Example IV A nickel-alumina-clay catalyst is prepared by first mixing 210 g of acid-treated bentonite with 24 g of ball clay to form a uniform Powder mixed.

The clay mixture is then thoroughly precipitated, activated with 200 g Alumina (particle size up to 45 li) and 40 g dry, powdered molybdenum trioxide mixed up. The dry mixture is then mixed with 150 g of a 40% aqueous solution made of nickel nitrate hexahydrate.

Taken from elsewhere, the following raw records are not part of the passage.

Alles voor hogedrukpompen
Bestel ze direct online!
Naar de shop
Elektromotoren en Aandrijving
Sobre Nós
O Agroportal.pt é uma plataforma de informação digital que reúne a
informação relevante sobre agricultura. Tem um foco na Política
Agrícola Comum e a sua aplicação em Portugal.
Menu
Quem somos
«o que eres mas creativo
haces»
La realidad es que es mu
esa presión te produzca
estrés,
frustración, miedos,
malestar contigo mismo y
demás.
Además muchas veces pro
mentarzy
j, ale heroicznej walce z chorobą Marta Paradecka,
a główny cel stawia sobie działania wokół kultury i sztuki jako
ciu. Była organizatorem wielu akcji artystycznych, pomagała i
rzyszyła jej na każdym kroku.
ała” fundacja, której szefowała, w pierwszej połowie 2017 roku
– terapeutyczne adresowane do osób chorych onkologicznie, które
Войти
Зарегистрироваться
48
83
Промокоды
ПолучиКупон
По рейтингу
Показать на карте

This creates a stiff paste, which then passes through nozzles 4.75 mm in diameter and extruded under a pressure of 14 kg / cm2 and then cut into pieces 3.17 mm in length. After drying and Calcining for 8 hours at 650 ° C. results in cookies with a loss due to abrasion certain hardness of about 97 and the following composition (dry weight): percent by weight Acid-Treated Bentonite ............. 49.0 Ballton .............................. 4.2 t112Og ................................ 44.0 MoOg .......... ...................... 8.9 NiO ................................. 3.5 All in Examples II, III and IV shown catalysts and other similar masses containing one or more heavy metal oxides are particularly useful for the various hydrocarbon conversion reactions, such as refining, hydrogenation, hydroforming, reforming, cracking, crack hydrogenation and the like suitable.

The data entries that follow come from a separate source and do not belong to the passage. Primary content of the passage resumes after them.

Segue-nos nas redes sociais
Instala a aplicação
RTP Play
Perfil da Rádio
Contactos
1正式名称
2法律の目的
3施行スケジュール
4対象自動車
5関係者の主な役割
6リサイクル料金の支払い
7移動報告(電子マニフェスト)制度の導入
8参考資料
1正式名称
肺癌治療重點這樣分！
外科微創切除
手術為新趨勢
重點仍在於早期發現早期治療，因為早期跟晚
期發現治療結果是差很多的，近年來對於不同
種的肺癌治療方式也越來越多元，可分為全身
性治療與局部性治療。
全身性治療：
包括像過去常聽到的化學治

With such conversions, alternating ones accumulate during operation Lots of debris, mostly made up of carbon, nitrogen and sulfur compounds insist on the catalyst, from which it periodically burns off be removed with air. The regenerated catalyst has after the reduction Hydrogen has practically the same catalytic activity as the freshly made one Catalyst even after a large number of regenerations.

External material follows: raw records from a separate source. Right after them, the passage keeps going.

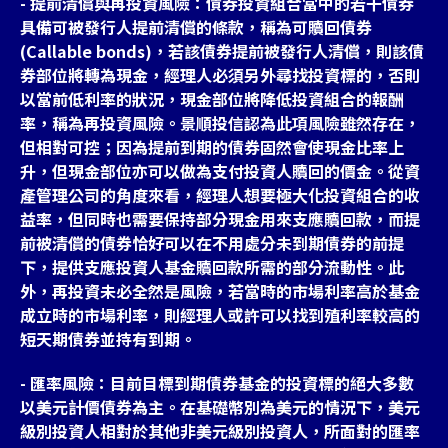
- 提前清償與再投資風險：債券投資組合當中的若干債券
具備可被發行人提前清償的條款，稱為可贖回債券
(Callable bonds)，若該債券提前被發行人清償，則該債
券部位將轉為現金，經理人必須另外尋找投資標的，否則
以當前低利率的狀況，現金部位將降低投資組合的報酬
率，稱為再投資風險。景順投信認為此項風險雖然存在，
但相對可控；因為提前到期的債券固然會使現金比率上
升，但現金部位亦可以做為支付投資人贖回的價金。從資
產管理公司的角度來看，經理人想要極大化投資組合的收
益率，但同時也需要保持部分現金用來支應贖回款，而提
前被清償的債券恰好可以在不用處分未到期債券的前提
下，提供支應投資人基金贖回款所需的部分流動性。此
外，再投資未必全然是風險，若當時的市場利率高於基金
成立時的市場利率，則經理人或許可以找到殖利率較高的
短天期債券並持有到期。
- 匯率風險：目前目標到期債券基金的投資標的絕大多數
以美元計價債券為主。在基礎幣別為美元的情況下，美元
級別投資人相對於其他非美元級別投資人，所面對的匯率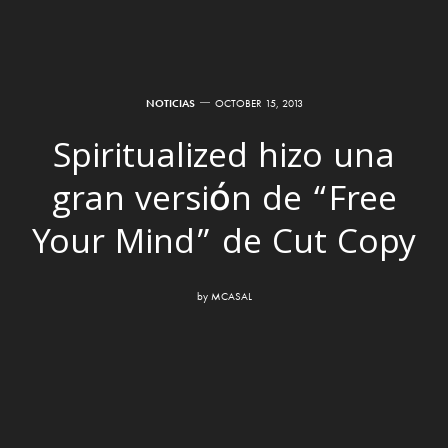
NOTICIAS
OCTOBER 15, 2013
Spiritualized hizo una
gran versión de “Free
Your Mind” de Cut Copy
by
MCASAL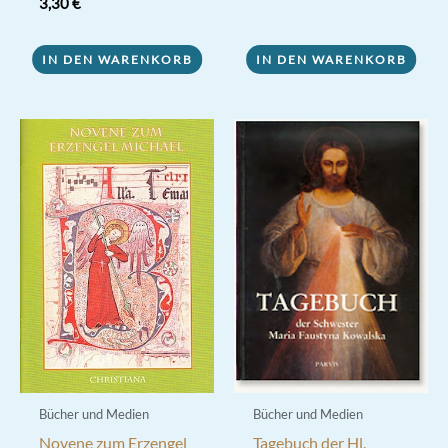
3,30
€
IN DEN WARENKORB
IN DEN WARENKORB
Bücher und Medien
Bücher und Medien
Novene zum Erzengel
Tagebuch der Hl.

PATENT CLAIMS: 1. Process for the production of abrasion-resistant, catalytic acting masses of powdered mixtures of an acid-treated one plasticized with water Bentonite and another clay mineral by molding, drying and calcining, where, if necessary, catalytically active substances are added, characterized in that that as another clay mineral, finely divided kaolin clay in an amount of 5 to 35 ge weight percentage, based on the dry mixture of kaolin and bentonite.

Claims (1)

2. The method according to claim 1, characterized in that the Clay mixture a finely divided oxide gel from the group of silica, alumina, silica-alumina, Titanium oxide, thorium oxide, zirconium oxide and magnesium oxide in such quantities under homogeneous Mixing adds that 30 to 90 percent by weight of this oxide gel in the end product are present. 3. The method according to claim 2, characterized in that 22.5 up to 57 percent by weight clay mixture, 35 to 65 percent by weight oxide gel and 6 to 21 Percentage by weight of a catalytically active, finely divided oxide of a metal Group VI and / or Group VIII mixed homogeneously with one another. 4. The method according to claim 3, characterized in that as catalytically active oxide 5 to 15 percent by weight molybdenum oxide used. 5. The method according to claim 4, characterized in that one also Introduces 1 to 6 weight percent cobalt oxide. 6. The method according to claim 2 to 5, characterized in that the Oxydgel is a powdered clay gel with an average particle size below 50 p is. 7. The method according to claim 3 to 6, characterized in that one an aqueous solution of a metal salt with the other components before they are deformed and drying, and then the mixture of masses to form the calcined catalytically active metal oxide. 8. The method according to claim 3 to 6, characterized in that one the preformed and dried clay mixture with an aqueous solution of a Metal salt impregnated and that one then again dried and calcined. Considered publications: German Patent Specifications No. 664 817, 742 196.